Polysiphonia devoniensis

Scientific classification
- Clade: Archaeplastida
- Division: Rhodophyta
- Class: Florideophyceae
- Order: Ceramiales
- Family: Rhodomelaceae
- Genus: Polysiphonia
- Species: P. devoniensis
- Binomial name: Polysiphonia devoniensis Maggs & Hommersand

= Polysiphonia devoniensis =

- Genus: Polysiphonia
- Species: devoniensis
- Authority: Maggs & Hommersand

Species of alga

Polysiphonia devoniensis is a species of marine algae. It is a small red alga in the Division Rhodophyta. It is a species new to science only described recently and first published in 1993.

==Description==
Polysiphonia devoniensis grows as a tuft of erect, fine, terete branches up to 2.5 cm long and brown in colour. Each branch consists of an axis of central cells surrounded by 4 perixial cells, all of the same length surrounding the central cells and are ecorticate. Trichoblasts are formed near the tips of the branches and rhizoids grow from the periaxial cells of the prostrate axes and trichoblasts from the apex.
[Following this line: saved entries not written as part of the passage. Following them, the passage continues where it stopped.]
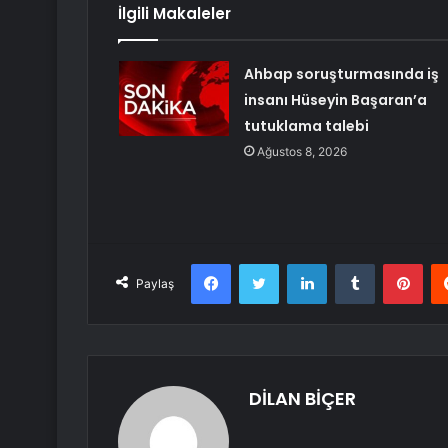
İlgili Makaleler
Ahbap soruşturmasında iş
insanı Hüseyin Başaran’a
tutuklama talebi
Ağustos 8, 2026
Facebook
Twitter
LinkedIn
Tumblr
Pint
Paylaş
DİLAN BİÇER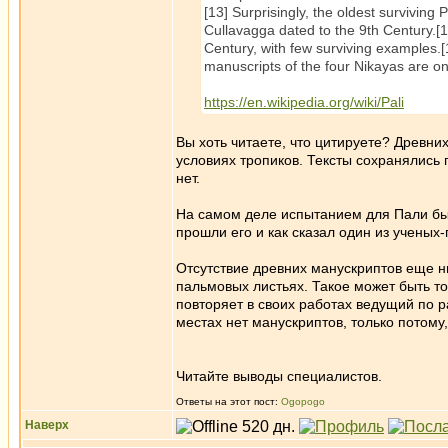
[13] Surprisingly, the oldest surviving 
Cullavagga dated to the 9th Century.[
Century, with few surviving examples.
manuscripts of the four Nikayas are on
https://en.wikipedia.org/wiki/Pali
Вы хоть читаете, что цитируете? Древни
условиях тропиков. Тексты сохранялись
нет.
На самом деле испытанием для Пали был
прошли его и как сказал один из ученых
Отсутствие древних манускриптов еще н
пальмовых листьях. Такое может быть то
повторяет в своих работах ведущий по р
местах нет манускриптов, только потому,
Читайте выводы специалистов.
Ответы на этот пост:
Ogopogo
Наверх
The rhizoids remain open with the periaxial cells.

==Reproduction==
The plants are dioecious. Spermatangia are borne in loose clusters in clusters. The cystocarps are ovoid or round or slightly urceolate with a large ostiole. The tetrasporangia occur spiral series in the branches.

==Distribution==
Recorded from three counties of the south of England: Dorset, Devon and Cornwall, with one record from Wales.